Frequently Asked Questions
What is the best CPU for the RX 6800 XT?
That depends on what you hope to accomplish with the card. As our overview shows, there’s not much difference between this generation’s heavyweights and previous greats while gaming. The 0.1% lows might skew in more powerful processors’ favor, and the differences are clearer at 1080p. Still,there are no real-world scenarios where it matters that much.
Don’t think that choosing a good CPU isn’t important, though. More powerful CPUs perform better when tasked with multi-threaded workloads, which might include future games. They also run on platforms that support other recent technologies, which makes them a better futureproofing investment.
Is the RX 6800 XT good for gaming? Is it better than the RTX 3080?

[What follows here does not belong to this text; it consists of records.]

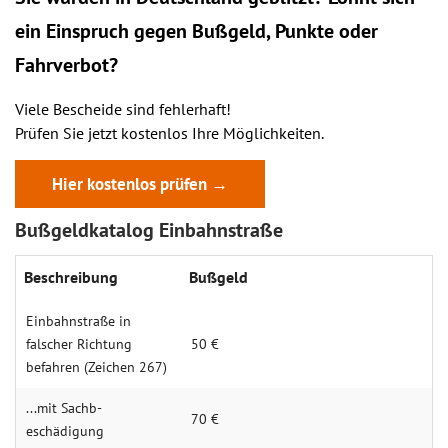
ein
Einspruch
gegen Bußgeld, Punkte oder
Fahrverbot?
Viele Bescheide sind fehlerhaft!
Prüfen Sie jetzt kostenlos Ihre Möglichkeiten.
Hier kostenlos prüfen →
Bußgeldkatalog Einbahnstraße
Beschrei­bung
Buß­geld
Einbahn­straße in
falscher Rich­tung
50 €
befahren (Zeichen 267)
...mit Sachb­
70 €
eschädigung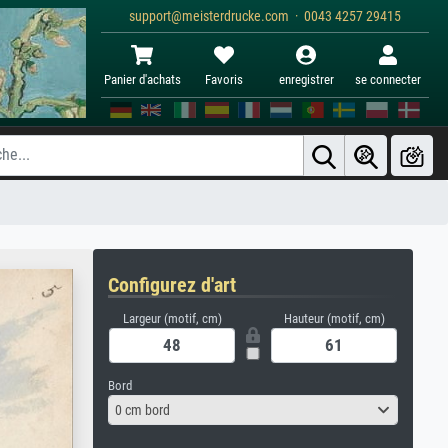
support@meisterdrucke.com · 0043 4257 29415
Panier d'achats
Favoris
enregistrer
se connecter
Configurez d'art
Largeur (motif, cm)
Hauteur (motif, cm)
Bord
0 cm bord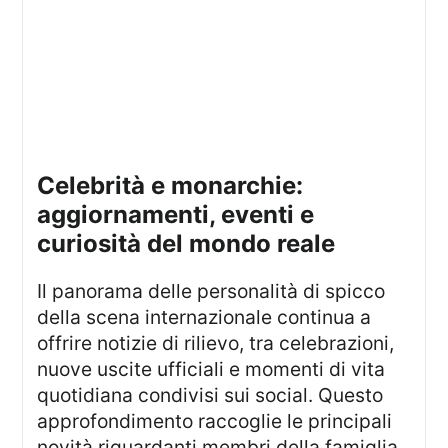
Celebrità e monarchie:
aggiornamenti, eventi e
curiosità del mondo reale
Il panorama delle personalità di spicco
della scena internazionale continua a
offrire notizie di rilievo, tra celebrazioni,
nuove uscite ufficiali e momenti di vita
quotidiana condivisi sui social. Questo
approfondimento raccoglie le principali
novità riguardanti membri della famiglia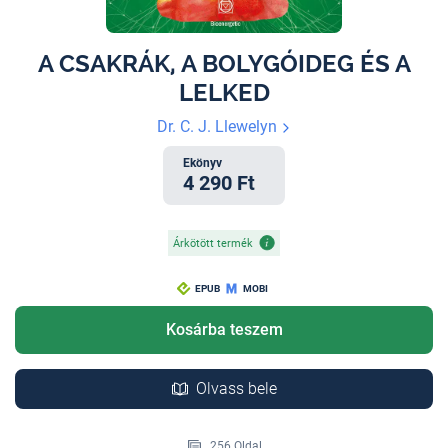
A CSAKRÁK, A BOLYGÓIDEG ÉS A
LELKED
Dr. C. J. Llewelyn
Ekönyv
4 290 Ft
Árkötött termék
EPUB
MOBI
Kosárba teszem
Olvass bele
256 Oldal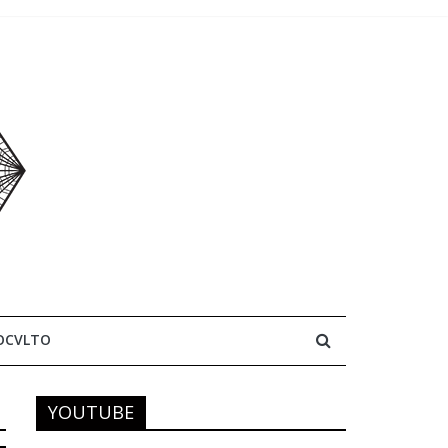
OCVLTO
YOUTUBE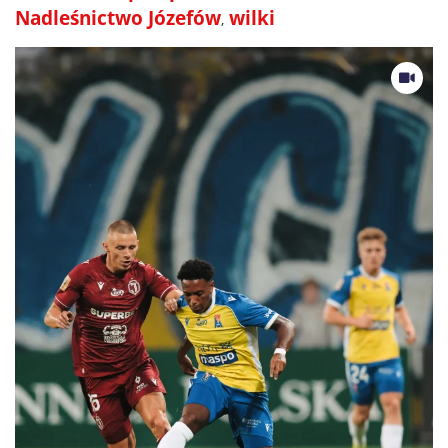
Nadleśnictwo Józefów
wilki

It is an excellent gaming card! Unless you want the best raytracing, it delivers playable framerates in any game up to 4K. 1440p is the sweet spot, as there’s where the card regularly enters triple-digit territory, even in the most demanding or unoptimized games.
Whether it’s better than the RTX 3080 depends on which version you’re referring to. The original models with 10GB of VRAM fall slightly behind, while the 12GB ones are around 5% better. If raytracing isn’t a concern, it all comes down to which card you can get at a better deal.
Will a 5600X bottleneck the RX 6800 XT?
Only under certain circumstances that may not be relevant to you. Compared to the 13700K, it will put out around 15% fewer frames at 1080p. This also varies wildly. Far Cry 6 benefits from newer & mightier cores considerably more than Forza Horizon 5, for example. As you’ll be gaming at 1440p or higher anyway, even the most extreme 1080p outliers fall in line.
Is the 6800 XT good for streaming?
Streaming isn’t a resource-intensive task, so any of the CPUs suggested in this article will be more than capable of handling it. The answer isn’t as clear-cut if you also create and encode videos. Radeon cards don’t have CUDA cores, which video editing software uses extensively to speed up conversion. They do support OpoenCL, but that’s not enough to beat current top-tier NVidia GPUs. On the bright side, this is only relevant if you make video content extensively. Taking a few more minutes to occasionally render a video shouldn’t impact your choice.
Does the RX 6800 XT have ray-tracing?
Yes, all 6000-series Radeon cards offer ray-tracing. It’s AMD’s first attempt at the technology, so the results aren’t as smooth as on NVidia 3000-series GPUs. However, the visual gains are still striking and worth pursuing if you don’t mind the occasional frame rate dip.